By
Job Ayuba Shagaiya, 21st December, 2016
The
question of blameworthiness has no place in the art of compassion. So we should
not be heard asking the causal question “what have you done to have merit this
dessert?” Whether the suffering human is responsible for bringing the suffering
about or another person unjustly caused them to suffer, compassion is only
concern with the fact of the suffering. To the question “who sinned, this man
or his parents, that he was born blind?” Jesus replied “neither this man nor
his parents sinned, but this happened so that the works of God might be
displayed in him” (John 9.2-3). What can be done in this man instead of what
happened appears to be the concern of Jesus in his work of mercy and
compassion.
In
Galatians 6, Paul uses three phrases in his instruction to the church: “Carry each other’s burden, and in this
way you will fulfill the law of Christ” (v.2); “each one should test their own
actions … for each one should carry
their own load” (v.5); and “let no one cause me trouble, for I bear on my body the marks of Jesus”
(v.17). Paul acknowledges individual responsibility for human actions. But he
went further to teach that the follower of Jesus suffers (identifies) with the
sufferings of Jesus and that the follower should voluntarily share in the
burdens of others. From this, acknowledgement of individual responsibility for
human action is not a bar to participating in the sufferings that the action
results in and alleviating it. The New Testament’s concepts of mercy and grace
are built on this idea of compassion. Mercy is expressing goodness to someone
in need irrespective of our relationship to them (whether hostile or friendly).
The basis for showing mercy is solely the recognition of human need in the
person. Grace is expressing goodness to someone who deserves the opposite of
it. It is a free act of a free being – an act of sovereign freedom and a
self-determined kindness (J.I. Packer). The motive of grace is the magnificence
of a benevolent personality. It is given from a source of a rich soul. A person
with a rich soul freely reaches out to enrich another person whom human
suffering impoverishes and crushes.
The
capacity for compassion is developed by experience and inspiration.
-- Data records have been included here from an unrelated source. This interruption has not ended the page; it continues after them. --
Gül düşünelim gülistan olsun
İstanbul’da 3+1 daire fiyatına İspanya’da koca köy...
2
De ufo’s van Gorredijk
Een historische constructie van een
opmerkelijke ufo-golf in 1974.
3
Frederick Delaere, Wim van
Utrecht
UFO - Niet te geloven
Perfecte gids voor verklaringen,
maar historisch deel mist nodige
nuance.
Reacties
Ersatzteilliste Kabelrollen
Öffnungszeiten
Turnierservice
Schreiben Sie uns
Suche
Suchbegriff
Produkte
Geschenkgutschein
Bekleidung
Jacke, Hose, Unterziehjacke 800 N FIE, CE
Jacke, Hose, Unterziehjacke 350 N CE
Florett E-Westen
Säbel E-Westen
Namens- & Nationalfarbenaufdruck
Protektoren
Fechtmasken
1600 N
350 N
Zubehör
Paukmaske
The experience
of a suffering person develops the capacity to understand and to be sensitive
to others who are suffering. Through inspiration, the capacity to give
compassionate care is developed by the experience of how God behaved toward us
in our conditions and moments of need. Compassion is not how we feel toward
those in need. It is our behavior toward them that sensitively seeks their
happiness and comfort. Understanding God’s treatment of us in our needs becomes
a pattern for how we are to behave toward other human beings and the creation
at large.
This
interconnection between self-understanding and behavior toward others is at the
heart of developing a compassionate self. In becoming compassionate one has to
understand one’s needs, and how God behaved(s) toward us in our conditions and
moments of need, and the heuristic implication of the God-human relation. A
needy person is not the object of my judgment and theorizing, but someone I am
in the position to identify with. According to Henri Nouwen, “Compassion is a
way of living together. The compassionate life is a life together. It is
community life.” From the etymology of the word (Latin, com meaning with and passio
meaning suffering) we can infer that compassion is the fellowship of suffering.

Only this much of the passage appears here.